He inclined his head, a quizzical expression on his brow. “Do you think it’s possible?”

“Sure, why not? We’d have to raze it and bring in some topsoil and, I don’t know, make little plots.” She stopped. “Oh, no you don’t, Mr. Machiavelli. I know you.”

“You don’t have to commit to anything right now, but what if you just looked into what exactly would be required, and got back to me?”

Tamsin thought of the garden, the flat-eyed boys, and then the transformation. Maybe she did need a project. “I’ll look into it.”

He smiled. “Thank you,” he said with emphasis, then sobered. “I asked you here today to talk about Elsa.”

“Are you worried, too? I can’t put my finger on it, but she just doesn’t sound right.”

“She’s stopped taking my calls. We usually talk at least once a week, sometimes more.”

Tamsin blinked. “You do? Even after all this time?”

As if he saw nothing strange at all in that, he nodded. “We’ve been friends for twenty-seven years. We share a calling.” He shrugged. “It feels very natural.”

“So when was the last time you talked to her?”

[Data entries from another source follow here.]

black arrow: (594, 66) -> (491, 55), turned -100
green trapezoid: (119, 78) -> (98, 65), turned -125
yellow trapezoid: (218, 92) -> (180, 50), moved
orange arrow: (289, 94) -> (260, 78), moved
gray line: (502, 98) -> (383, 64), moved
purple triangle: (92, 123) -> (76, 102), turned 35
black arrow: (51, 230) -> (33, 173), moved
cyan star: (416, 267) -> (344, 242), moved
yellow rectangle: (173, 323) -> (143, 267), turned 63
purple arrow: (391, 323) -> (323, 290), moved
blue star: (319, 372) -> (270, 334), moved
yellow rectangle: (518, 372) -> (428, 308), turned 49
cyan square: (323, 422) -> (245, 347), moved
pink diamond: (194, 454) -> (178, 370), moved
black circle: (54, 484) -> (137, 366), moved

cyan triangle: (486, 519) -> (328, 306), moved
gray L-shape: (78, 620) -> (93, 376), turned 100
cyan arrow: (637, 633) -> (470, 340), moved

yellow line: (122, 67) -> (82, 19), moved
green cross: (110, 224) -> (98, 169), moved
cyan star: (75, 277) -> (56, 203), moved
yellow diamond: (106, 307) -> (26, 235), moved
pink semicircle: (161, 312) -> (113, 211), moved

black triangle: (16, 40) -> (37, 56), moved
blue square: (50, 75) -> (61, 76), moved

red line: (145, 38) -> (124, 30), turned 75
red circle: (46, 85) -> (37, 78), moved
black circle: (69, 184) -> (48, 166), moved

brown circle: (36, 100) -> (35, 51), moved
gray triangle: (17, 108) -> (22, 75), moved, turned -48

“She sent me an email about a week ago, but before that, it was at least a couple of weeks. I call, but she doesn’t call back.”

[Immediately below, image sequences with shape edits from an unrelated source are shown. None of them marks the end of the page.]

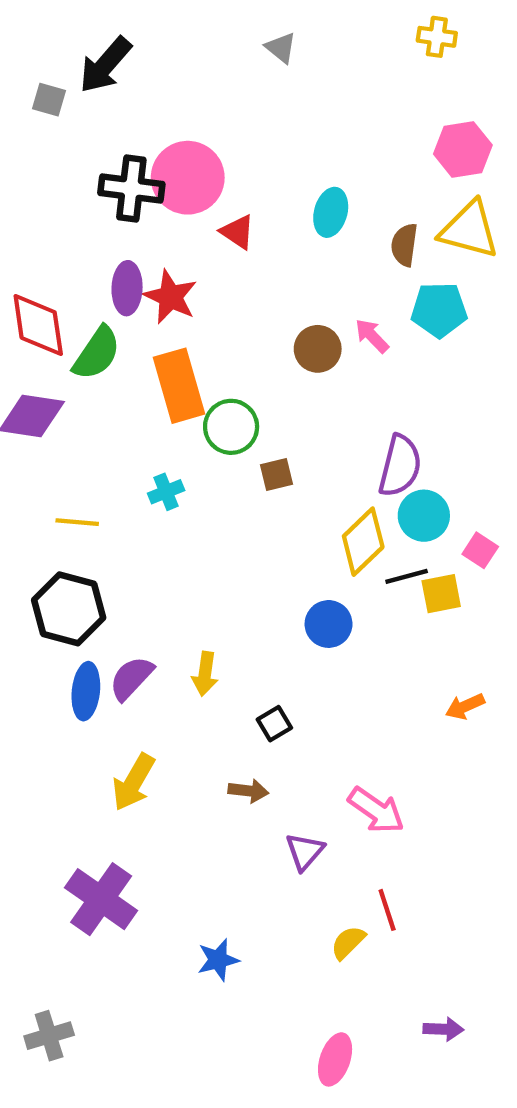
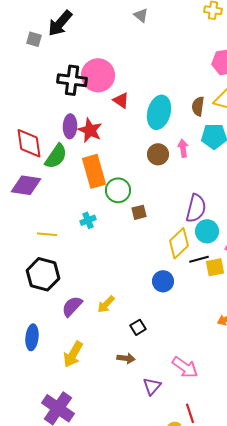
cyan ellipse: (331, 212) -> (159, 112), moved, size x1.5
pink arrow: (372, 336) -> (183, 148), turned 36
yellow arrow: (205, 674) -> (106, 304), turned 36
blue ellipse: (86, 691) -> (32, 337), moved

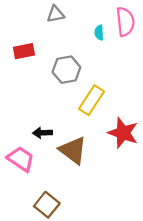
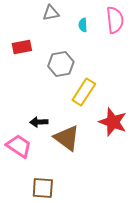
cyan semicircle: (99, 33) -> (83, 25), moved
brown square: (47, 205) -> (43, 188), turned -35

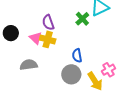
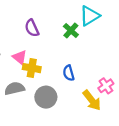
purple semicircle: (48, 22) -> (32, 28), moved
yellow cross: (48, 39) -> (32, 68), moved
gray circle: (71, 74) -> (46, 97), moved

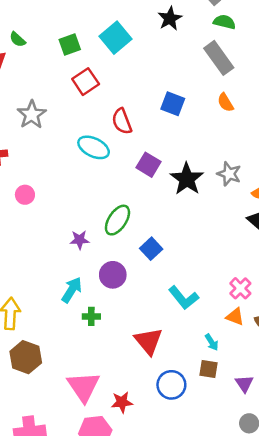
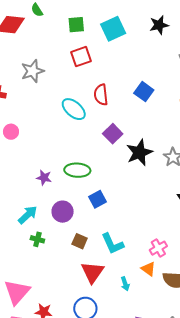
green ellipse: (117, 220) -> (77, 170), turned 45
red triangle: (148, 341) -> (92, 272), moved
brown square: (209, 369) -> (80, 241), moved

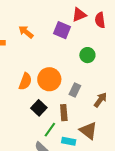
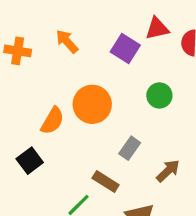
orange circle: (49, 79) -> (92, 104), moved
black square: (39, 108) -> (30, 161), moved
brown rectangle: (64, 113) -> (106, 181), turned -63

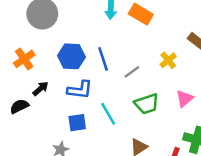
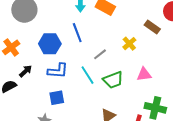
blue line: (103, 59) -> (77, 33), moved
pink triangle: (184, 99) -> (144, 74), turned 35
cyan line: (108, 114) -> (88, 75), moved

“That’s not making me any happier.” Tamsin frowned. “She just sounds … weird. Flat. Like she’s not all there.” She made a decision on the spot. “I’m going to fly to Seattle.” She stood. “I’ll let you know what’s going on.”

“Please. And ask her to get in touch with me. Tell her I’m worried.”

E
lsa had loved Sunday mornings her entire life. As a child, she’d even liked the ritual of a good long bath on Saturday night, and having her hair washed. Of course, she’d hated the pins and curlers her mother had put it up in, hated the way they interfered with sleep—her mother had been at war with Elsa’s hair from babyhood, when she was born with a headful of black corkscrews. But she’d endured even the discomfort of sleeping in rollers for the pleasure of church.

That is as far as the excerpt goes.